The final two chapters of the section challenge the friends to work through their differences but lead them to an ultimate breaking point. When Mia confronts Sasha for backing out of the Miami trip, Sasha has the opportunity to apologize and make amends. Instead, Sasha chooses to insult Mia and disparage her life: “[Emily] has a demanding job and two kids to take care of. I know that it’s impossible for you to understand what that amount of responsibility is like, but that’s not my fault, and it’s not hers either” (304). Sasha refuses to give credence to Mia’s experience (and her longing to reconnect as friends) because she believes that Mia fundamentally cannot conceptualize who she is in the present. She also reveals a strong bias against women who are single and childfree, as she implies that Mia could not possibly know what a lot of “responsibility” feels like. Sasha’s insults thus reveal both the emotional distance between the two friends and the way societal pressures surrounding what “adulthood” should look like can lead to discrimination and exclusion of people who follow a different path.  

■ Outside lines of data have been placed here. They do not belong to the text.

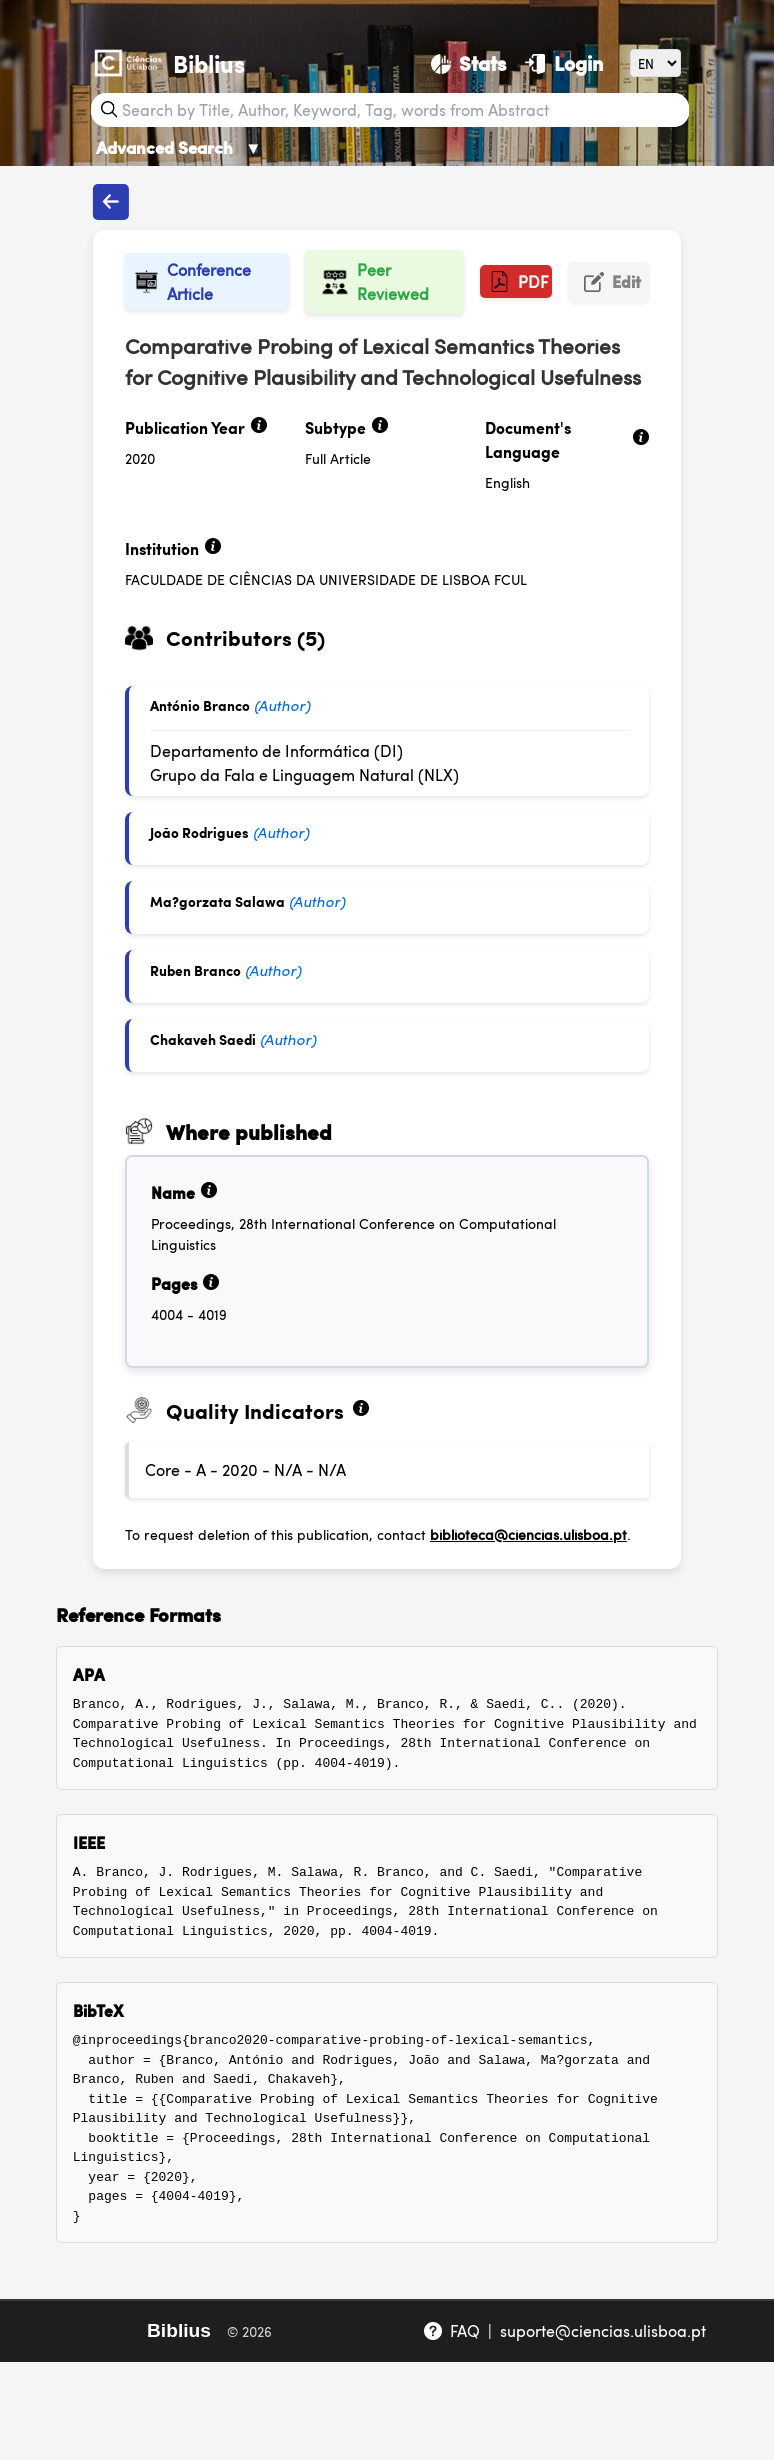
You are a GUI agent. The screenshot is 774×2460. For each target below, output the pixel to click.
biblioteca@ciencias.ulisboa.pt (528, 1534)
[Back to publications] (111, 202)
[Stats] (468, 63)
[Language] (655, 62)
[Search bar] (403, 110)
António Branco (200, 705)
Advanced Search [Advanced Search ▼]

Similarly, Richie feels as if Adam and Sasha regard themselves as superior simply because they have chosen a more traditional life path and chooses to push his friends away by attacking their characters. In these ways, the characters find that their chosen family no longer authenticates how they have changed and who they have become. They struggle to reconcile their mutating individualities with the almost-stagnant group dynamic.